As artificial intelligence (AI) continues to proliferate, it has become a popular tool in many areas, ranging from seeking answers to everyday questions to scientific research thanks to its ability to crawl up-to-date relevant information from the internet, but there’s a problem.
Indeed, generative AI search tools analyze and repack information themselves, cutting off traffic flow to original sources, as opposed to traditional search engines that usually operate as intermediaries, guiding users to news websites and other quality content.

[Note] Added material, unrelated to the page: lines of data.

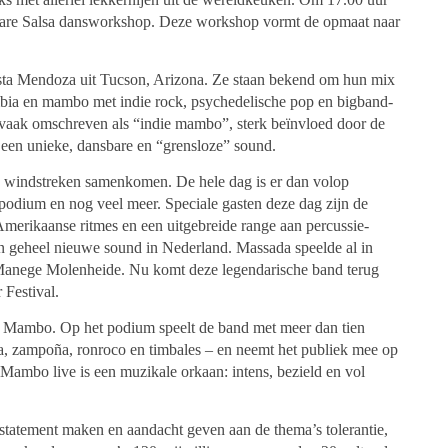
bare Salsa dansworkshop. Deze workshop vormt de opmaat naar
esta Mendoza uit Tucson, Arizona. Ze staan bekend om hun mix
mbia en mambo met indie rock, psychedelische pop en bigband-
f, vaak omschreven als “indie mambo”, sterk beïnvloed door de
 een unieke, dansbare en “grensloze” sound.
le windstreken samenkomen. De hele dag is er dan volop
 podium en nog veel meer. Speciale gasten deze dag zijn de
merikaanse ritmes en een uitgebreide range aan percussie-
n geheel nieuwe sound in Nederland. Massada speelde al in
n Manege Molenheide. Nu komt deze legendarische band terug
Festival.
le Mambo. Op het podium speelt de band met meer dan tien
ta, zampoña, ronroco en timbales – en neemt het publiek mee op
 Mambo live is een muzikale orkaan: intens, bezield en vol
 statement maken en aandacht geven aan de thema’s tolerantie,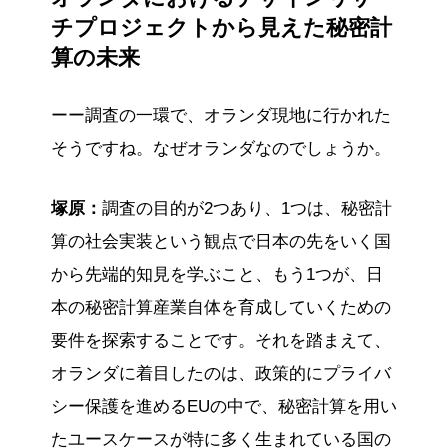
チプロジェクトから見えた秘密計
算の未来
ーー調査の一環で、オランダ現地に行かれた
そうですね。なぜオランダなのでしょうか。
塚原：
調査の目的が2つあり、1つは、秘密計
算の社会実装という観点で日本の先をいく国
から先端的知見を学ぶこと、もう1つが、日
本の秘密計算産業自体を育成していくための
要件を探索することです。それを踏まえて、
オランダに着目したのは、政策的にプライバ
シー保護を進めるEUの中で、秘密計算を用い
たユースケースが特に多く生まれている国の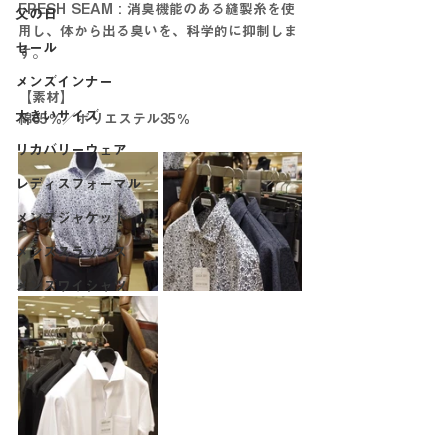
FRESH SEAM : 消臭機能のある縫製糸を使
父の日
用し、体から出る臭いを、科学的に抑制しま
セール
す。
メンズインナー
【素材】
大きいサイズ
綿65％／ポリエステル35％
リカバリーウェア
レディスフォーマル
メンズジャケット
メンズスラックス
メンズワイシャツ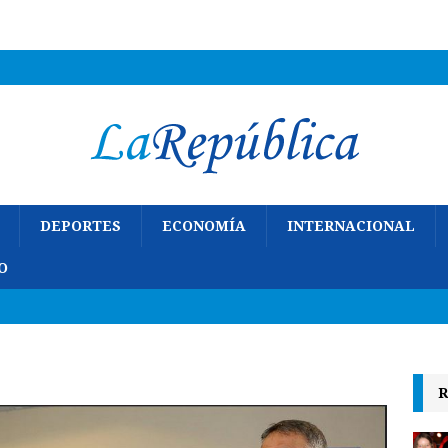
DEPORTES
ECONOMÍA
INTERNACIONAL
O
R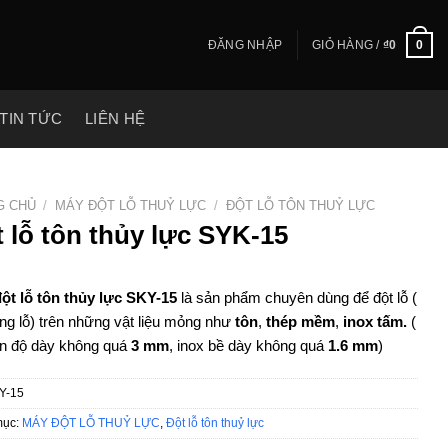
ĐĂNG NHẬP
GIỎ HÀNG /
₫
0
0
TIN TỨC
LIÊN HỆ
G CHỦ
/
MÁY ĐỘT LỖ THUỶ LỰC
/
ĐỘT LỖ TÔN THUỶ LỰC
 lỗ tôn thủy lực SYK-15
ột lỗ tôn thủy lực SKY-15
là sản phẩm chuyên dùng để đột lỗ (
ng lỗ) trên những vật liệu mỏng như
tôn
,
thép mềm
,
inox tấm.
(
ôn độ dày không quá
3 mm
, inox bề dày không quá
1.6 mm
)
Y-15
mục:
MÁY ĐỘT LỖ THUỶ LỰC
,
Đột lỗ tôn thuỷ lực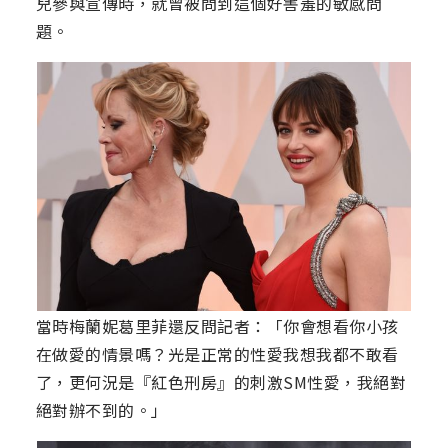
兒參與宣傳時，就曾被問到這個好害羞的敏感問
題。
當時梅蘭妮葛里菲還反問記者：「你會想看你小孩
在做愛的情景嗎？光是正常的性愛我想我都不敢看
了，更何況是『紅色刑房』的刺激SM性愛，我絕對
絕對辦不到的。」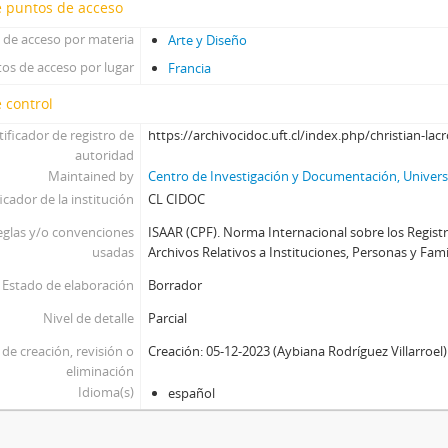
e puntos de acceso
 de acceso por materia
Arte y Diseño
os de acceso por lugar
Francia
 control
tificador de registro de
https://archivocidoc.uft.cl/index.php/christian-lac
autoridad
Maintained by
Centro de Investigación y Documentación, Universi
icador de la institución
CL CIDOC
eglas y/o convenciones
ISAAR (CPF). Norma Internacional sobre los Regist
usadas
Archivos Relativos a Instituciones, Personas y Famili
Estado de elaboración
Borrador
Nivel de detalle
Parcial
de creación, revisión o
Creación: 05-12-2023 (Aybiana Rodríguez Villarroel)
eliminación
Idioma(s)
español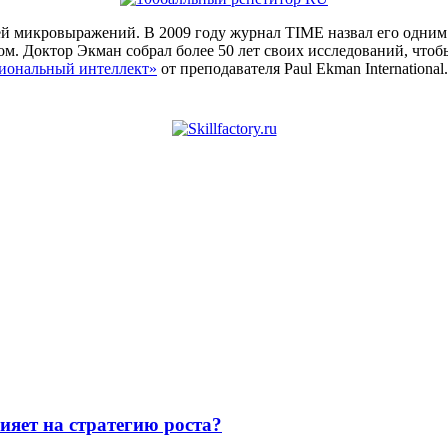
й микровыражений. В 2009 году журнал TIME назвал его одним 
м. Доктор Экман собрал более 50 лет своих исследований, что
иональный интеллект»
от преподавателя Paul Ekman International.
ияет на стратегию роста?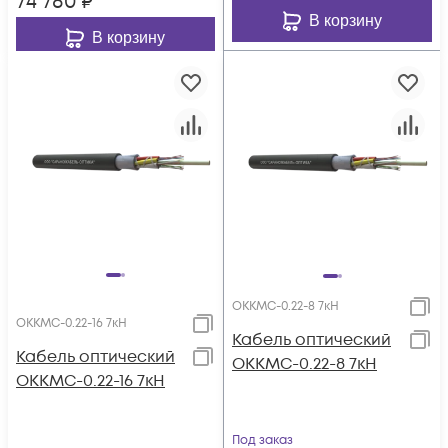
74 780
₽
В корзину
В корзину
ОККМС-0.22-8 7кН
ОККМС-0.22-16 7кН
Кабель оптический
Кабель оптический
ОККМС-0.22-8 7кН
ОККМС-0.22-16 7кН
Под заказ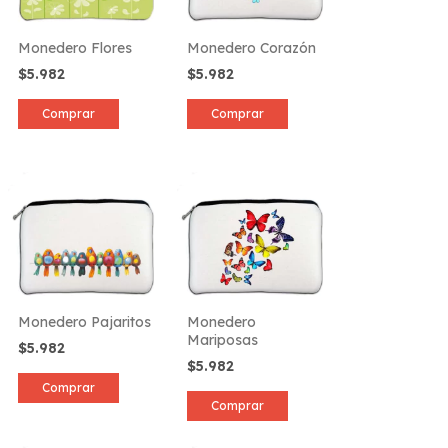
Monedero Flores
Monedero Corazón
$5.982
$5.982
Comprar
Comprar
Monedero Pajaritos
Monedero
Mariposas
$5.982
$5.982
Comprar
Comprar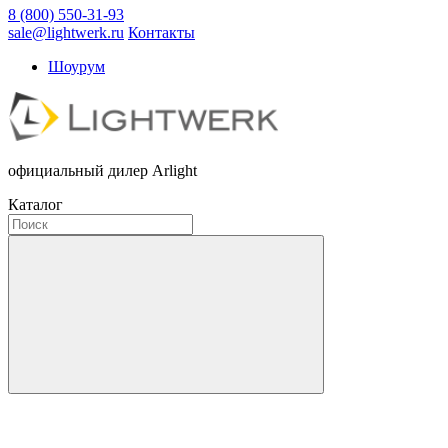
8 (800) 550-31-93
sale@lightwerk.ru
Контакты
Шоурум
официальный дилер Arlight
Каталог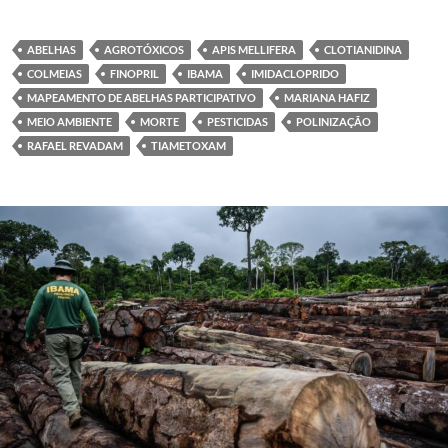
ABELHAS
AGROTÓXICOS
APIS MELLIFERA
CLOTIANIDINA
COLMEIAS
FINOPRIL
IBAMA
IMIDACLOPRIDO
MAPEAMENTO DE ABELHAS PARTICIPATIVO
MARIANA HAFIZ
MEIO AMBIENTE
MORTE
PESTICIDAS
POLINIZAÇÃO
RAFAEL REVADAM
TIAMETOXAM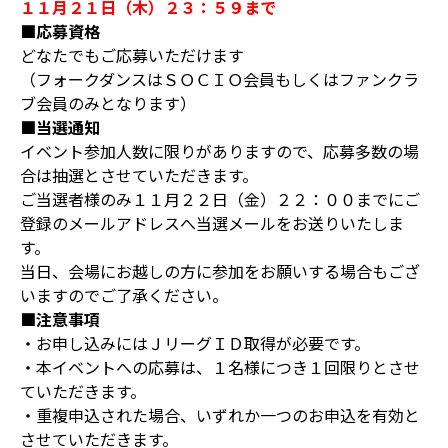
１１月２１日（木）２３：５９まで
■応募資格
どなたでもご応募いただけます
（フォークダンスはＳＯＣＩＯ会員もしくはファンクラ
ブ会員のみとなります）
■当選通知
イベント参加人数に限りがありますので、応募多数の場
合は抽選とさせていただきます。
ご当選者様のみ１１月２２日（金）２２：００までにご
登録のメールアドレスへ当選メールをお送りいたしま
す。
当日、会場にお越しの方に参加をお願いする場合もござ
いますのでご了承ください。
■注意事項
・お申し込みにはＪリーグＩＤ取得が必要です。
・本イベントへの応募は、１名様につき１回限りとさせ
ていただきます。
・重複申込された場合、いずれか一つのお申込を有効と
させていただきます。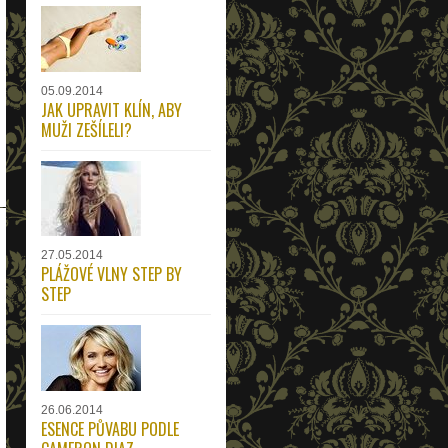
05.09.2014
JAK UPRAVIT KLÍN, ABY
MUŽI ZEŠÍLELI?
27.05.2014
PLÁŽOVÉ VLNY STEP BY
STEP
26.06.2014
ESENCE PŮVABU PODLE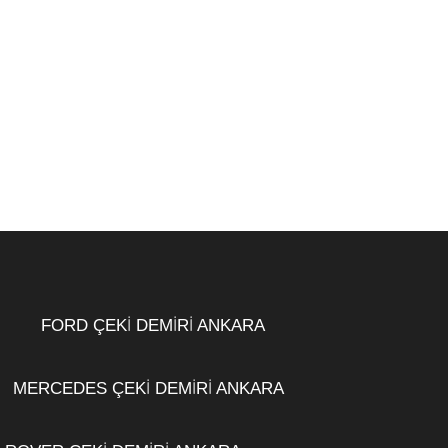
FORD ÇEKİ DEMİRİ ANKARA
MERCEDES ÇEKİ DEMİRİ ANKARA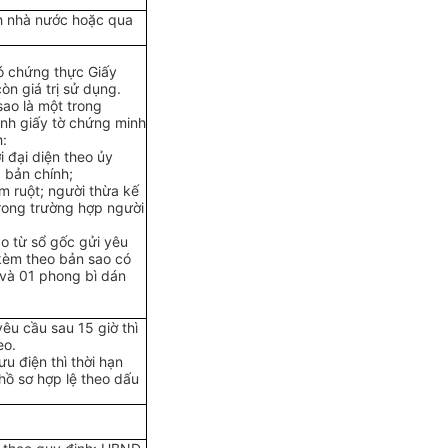
nh nhà nước hoặc qua
ó chứng thực Giấ
y
n giá trị sử dụng.
sao là một
tr
ong
ình giấy tờ chứng minh
h:
i đại diện theo ủy
 bản chính;
em ruột; người thừa kế
r
ong trường hợp người
o từ sổ gốc gửi yêu
 kèm theo bản sao có
 và 01 phong bì dán
êu cầu sau 15 giờ thì
eo.
u điện thì th
ờ
i hạn
hồ sơ h
ợ
p lệ theo dấu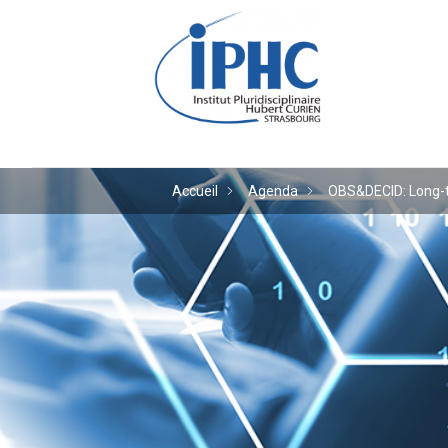
Institut pluridiscipl
Accueil
Agenda
OBS&DECID: Long-te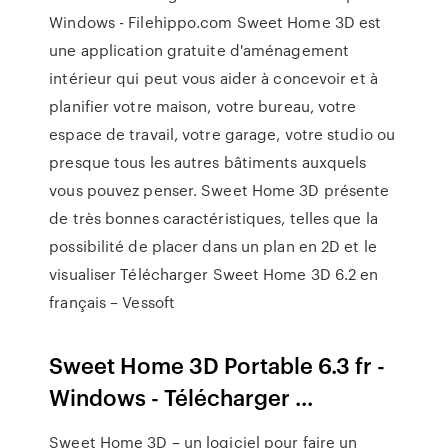
Windows - Filehippo.com Sweet Home 3D est
une application gratuite d'aménagement
intérieur qui peut vous aider à concevoir et à
planifier votre maison, votre bureau, votre
espace de travail, votre garage, votre studio ou
presque tous les autres bâtiments auxquels
vous pouvez penser. Sweet Home 3D présente
de très bonnes caractéristiques, telles que la
possibilité de placer dans un plan en 2D et le
visualiser Télécharger Sweet Home 3D 6.2 en
français – Vessoft
Sweet Home 3D Portable 6.3 fr -
Windows - Télécharger ...
Sweet Home 3D – un logiciel pour faire un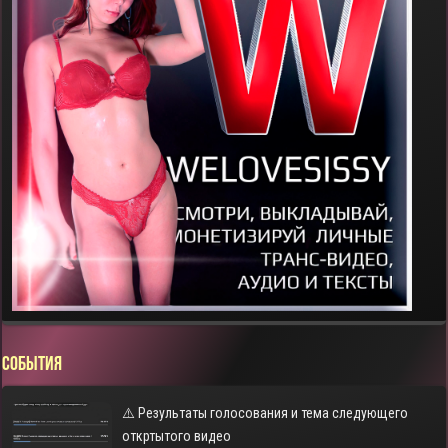
СОБЫТИЯ
⚠️ Результаты голосования и тема следующего
откртытого видео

This way, AI chatbots’ conversational outputs sometimes obscure serious underlying issues with information quality and raise the question of evaluating how these systems access, present, and cite content produced by news publishers.
With this issue in mind, Columbia University’s Tow Center for Digital Journalism has analyzed the ability of eight generative AI search tools with live search features to accurately retrieve and cite news content, and how they behave when they cannot succeed in this, publishing the results on March 6.
‘Confidently wrong’
The findings were staggering. As it turns out, chatbots were generally bad at declining to answer questions they couldn’t answer precisely, providing incorrect and speculative answers instead. Premium chatbots were more confident in offering incorrect answers than their free counterparts.
Furthermore, multiple chatbots seemed to circumvent Robot Exclusion Protocol preferences, generative search tools fabricated links and cited third-party republished and copied versions of articles, and content licensing deals with news sources provided no guarantee of accurate citation in responses.
Specifically, the chatbots collectively provided wrong answers to more than 60% of queries by the research team, with Perplexity reaching a 37% incorrectness level, and Grok 3 having a much higher error rate, answering an astounding 94% of the queries incorrectly.
Most of them had an alarming level of confidence, generally abstaining from using qualifying phrases like ‘it appears,’ ‘it’s possible,’ ‘might,’ and the like, or admitting knowledge gaps or limitations with statements like ‘I couldn’t locate the exact article.’
Alarmingly, confidence in providing incorrect answers was even more pronounced in premium models, like Perplexity Pro, which costs $20/month, and Grok 3, with a price tag of $40/month. According to the tests, both answered more prompts correctly than the free versions but, paradoxically, also demonstrated higher error rates.
According to the researchers, this stems primarily from their proclivity to provide definitive (even when wrong) answers rather than declining to answer the question directly. Moreover, their authoritative conversational tone makes it difficult for users to distinguish between accurate and inaccurate information.
Problem with citations
On top of that, there was another contradiction. Some publishers disallow chatbots’ crawlers in their robots.txt, and five of the eight chatbots tested (ChatGPT, Perplexity, Perplexity Pro, Copilot, and Gemini) have made their crawlers’ names public, allowing publishers to block them. The other three (DeepSeek, Grok 2, and Grok 3) haven’t made their crawlers publicly known.
In some instances, the chatbots either incorrectly answered or declined to answer queries from publishers that permitted them to access their content, while in others, they correctly responded to queries about publishers whose content they shouldn’t have had access to.
Additionally, the generative AI search tools had a common tendency to cite the wrong article. For example, DeepSeek misattributed the source of the excerpts provided in the researchers’ queries 115 out of 200 times. In other words, it most often credited news publishers’ content to the wrong source.
And even when they got it right, the chatbots often failed to properly link to the original source. Because of this, publishers seeking to have visibility in search results weren’t getting it, while the content of those wishing to opt out was visible against their wishes.
Finally, generative AI search tools had the propensity to fabricate URLs, additionally affecting users’ ability to verify information sources. As it happens, over half of the responses from Gemini and Grok 3 cited made-up or broken URLs leading to error pages.
Can AI replace search engines?
All things considered, AI can be a solid tool when seeking responses to simple queries but, for the time being, it cannot replace traditional search engines that take the user directly to the original source of information. On top of that, fact-checking is still necessary when conducting AI searches for critical tasks.
So, if you’re wondering “Can I use AI to search?” the answer is yes, you can. However, always make sure to double-check the data it gives you with original and/or alternative sources, and give credit where credit is due, i.e. ensure all the sources are properly cited if used in content creation.